Tuesday, December 9, 2014

The 7:24 a.m. Bumble

Marz and I watched Rudolph last night--didn't remember it at all from childhood. What a freaky story--I loved it! especially the line, "Bumbles bounce!" 
(Even though what happens to the Bumble, having all his teeth extracted by a hermaphrodite elf dentist, is really gruesome and surreal.)

I woke up feeling bumbly, having dreamed I was being paid $1.44/hour. 

I'm just starting my 3rd month at work. I'd thought I'd be OK with my low pay: 
with the 15-cents raise I negotiated for my starting salary--all they could pay, they said, "to someone with no experience in activities"-- I make $1 less per hour than the City paid me to check coats & bags.

I see my job as a paid internship, to learn and get experience with people with dementia. But I guess I'm building up some resentment.
Trouble is, I'm getting experience, but I'm not learning much except what I teach myself (which is a lot), and what the residents I work with can show me (which is also a lot, but not, of course, analytical).

 Most of my coworkers don't seem to know more about dementia than I do––some, less––and those who do know more are busy and I rarely see them.

My boss tells me I'm wonderful, which is nice, but I don't want praise, I want some on-the-job training, which they implied I'd get (since I had "no experience"). Instead, she seems to think I'm already doing everything right––researching, planning,  shopping for and leading activities, from stretch class to sewing group––and has nothing to teach me. 
(Could this be true? Is this a pitfall of being a middle-age worker with a young boss?)

I'm not sure what to do about this low pay, no training. 
If nothing else, I'll just keep reading and watching videos about dementia, learn by interacting with the residents, and look for a better-paid job in 10 months. And bounce like a Bumble.


The Crow said...

Start looking now, Fresca, if for no other reason than to see what the market looks like and to get your name and face out there.

You are too good to be earning so little.

bink said...

The truth is you ARE doing everything right. It isn't the pitfall of being a middle age worker with a younger boss. It is the inevitable result of being a intelligent, motivated, middle-aged woman with a world of related--though not direct--experience. All you've had to do to succeed is put 2 + 2 together--something you excel at doing. If you had a more experienced boss--under the age of 80--you would have picked her brain clean by now anyway.

ArtSparker said...

I can see I have some catching up to do with your life.

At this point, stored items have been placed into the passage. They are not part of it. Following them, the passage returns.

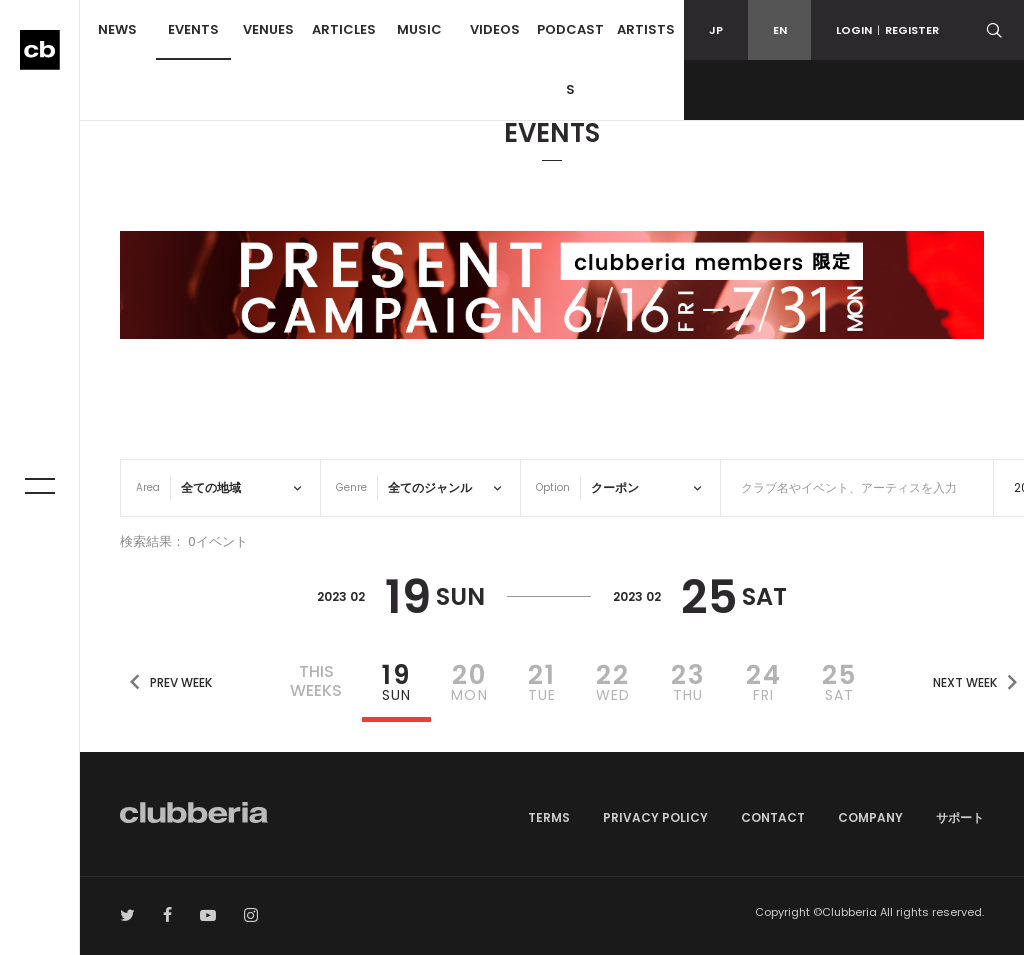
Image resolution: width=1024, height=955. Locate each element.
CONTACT (773, 817)
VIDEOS (495, 29)
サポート (960, 817)
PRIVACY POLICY (655, 817)
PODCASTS (570, 59)
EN (780, 30)
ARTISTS (646, 29)
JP (716, 30)
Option (553, 487)
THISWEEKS (316, 681)
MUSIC (419, 29)
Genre (351, 487)
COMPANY (870, 817)
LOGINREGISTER (887, 30)
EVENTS (193, 29)
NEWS (117, 29)
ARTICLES (344, 29)
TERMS (549, 817)
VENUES (268, 29)
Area (148, 487)
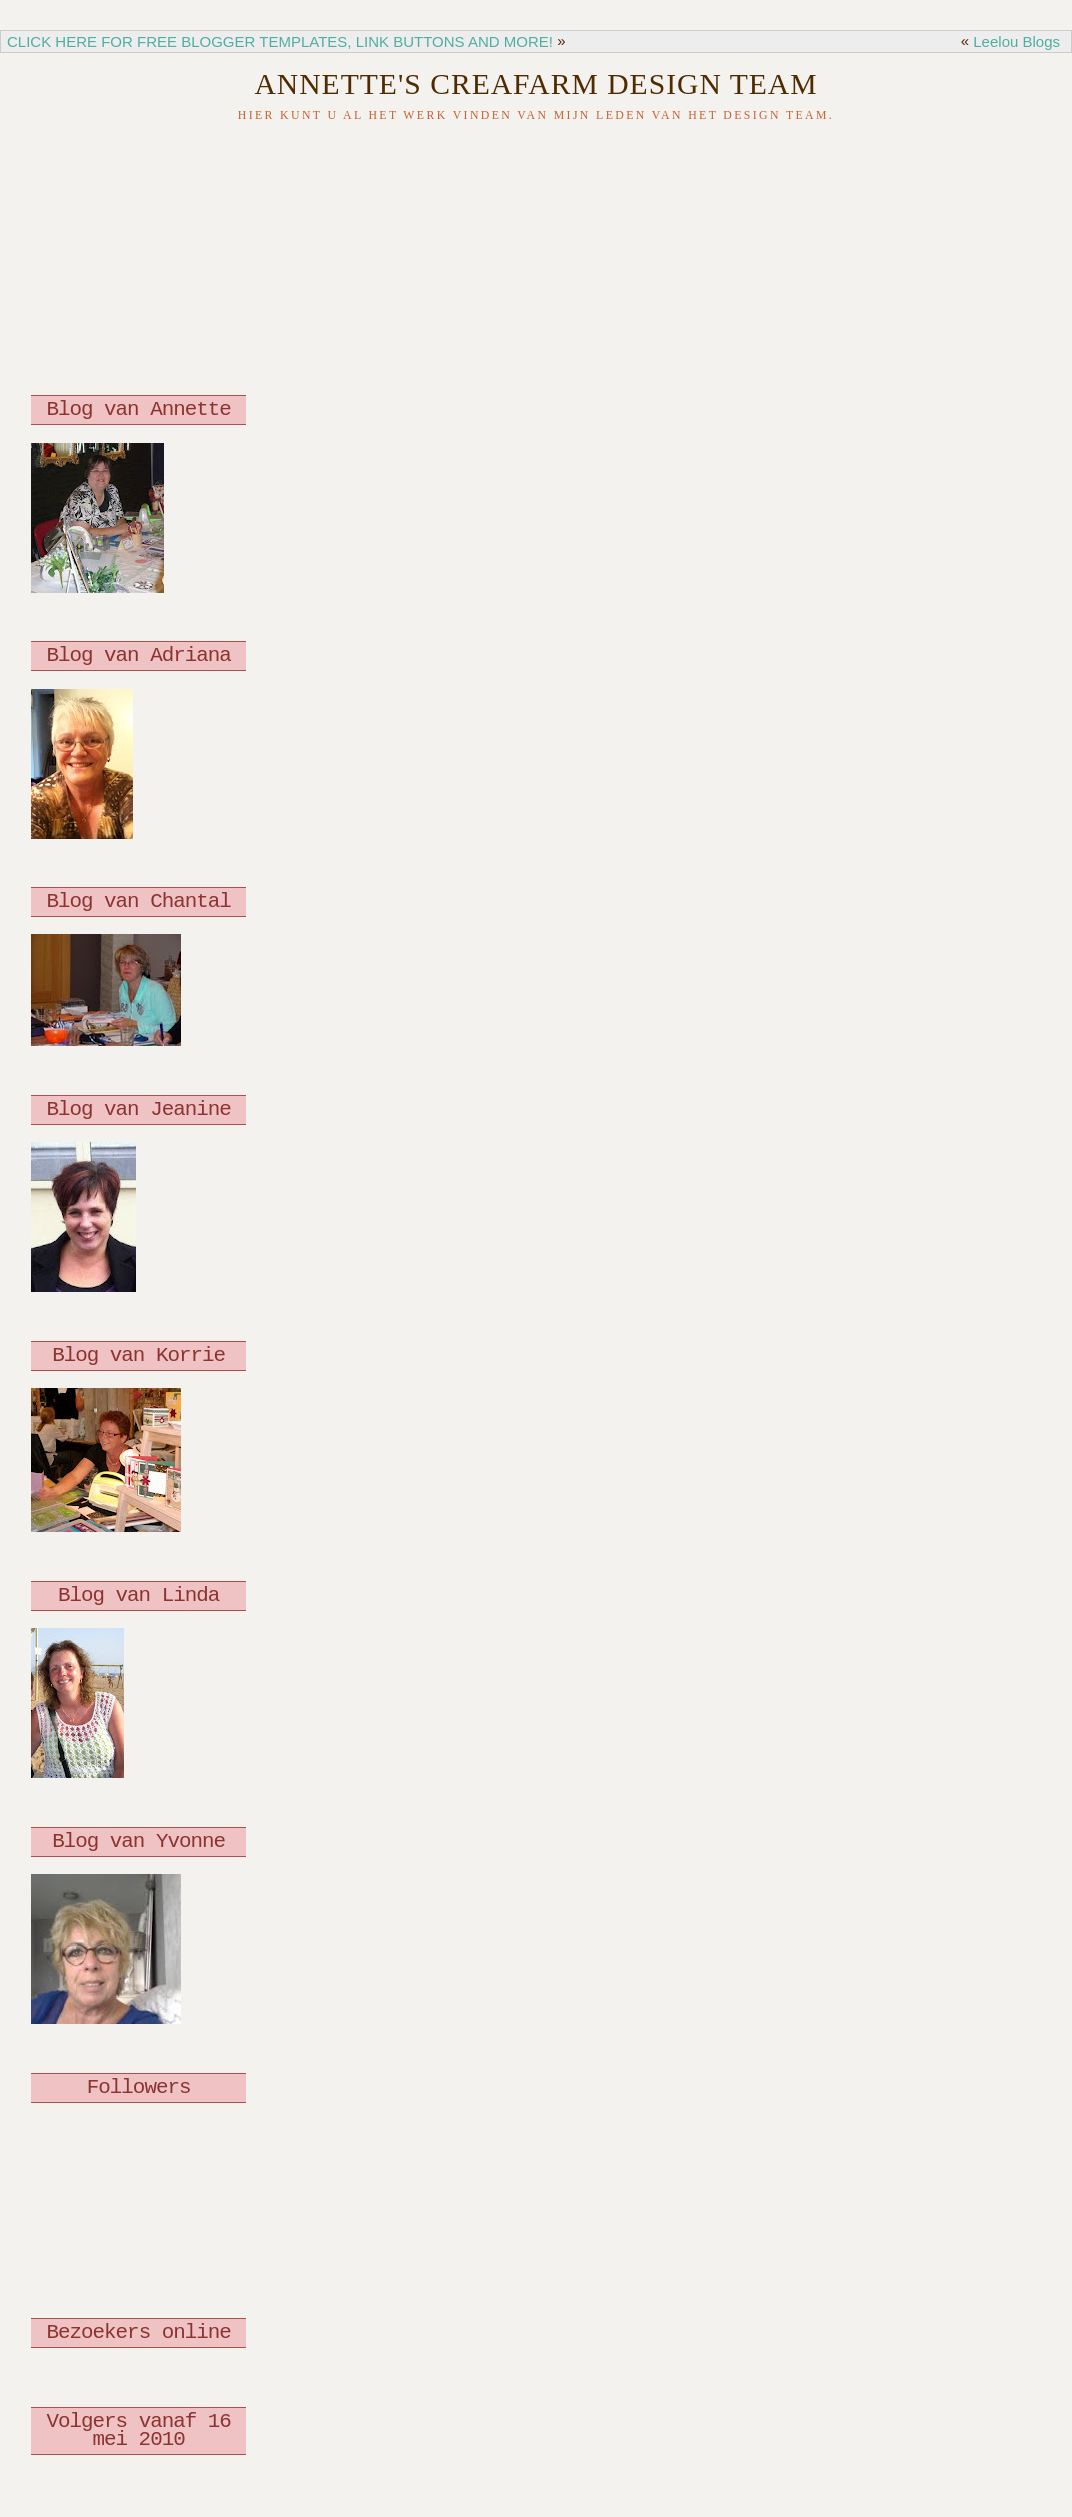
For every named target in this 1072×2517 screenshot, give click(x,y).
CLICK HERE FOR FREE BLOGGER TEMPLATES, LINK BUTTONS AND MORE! (280, 41)
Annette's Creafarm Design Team (535, 84)
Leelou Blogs (1016, 41)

Another field to consider, if you have a program for this, is mainstreaming autistic children- I have a friend who does this where I live. Behavioral teaching works for some young children, which means they don't have to go through 12 years of public school with an adult to calm them down.

But, no idea if there is anything like that there - in general,maybe there are other special needs populations which could be presented with your new experience which would pay you a bit more.

Fresca said...

BINK: Ha! Yes, I guess there's that possibility--not that I don't make mistakes, but I'm generally on the right track.
I'll continue to let curiosity be my boss and teacher---that serves me well.

ART SPARKER: Hey, I'm so glad you are catching up!
THanks for the idea of working with kids with autism--sounds interesting. I wonder if some of their techniques would be useful for people with dementia.
I've also just heard of people who are tailoring Montessori to dementia work...

The thing is, I'm where I want to be, working with grown-ups, I just am frustrated with the institution I work for.
But that's not unusual!

I'm searching around for ways to be the most helpful and engaged with the least resentment on my part---money can sometimes help maintain a good balance, and they provide little of that--my dream showed me I resent that, and I want to attend to that so it doesn't grow into a monster.
But the work comes with a lot of great things---independence and respect. Those are fantastic!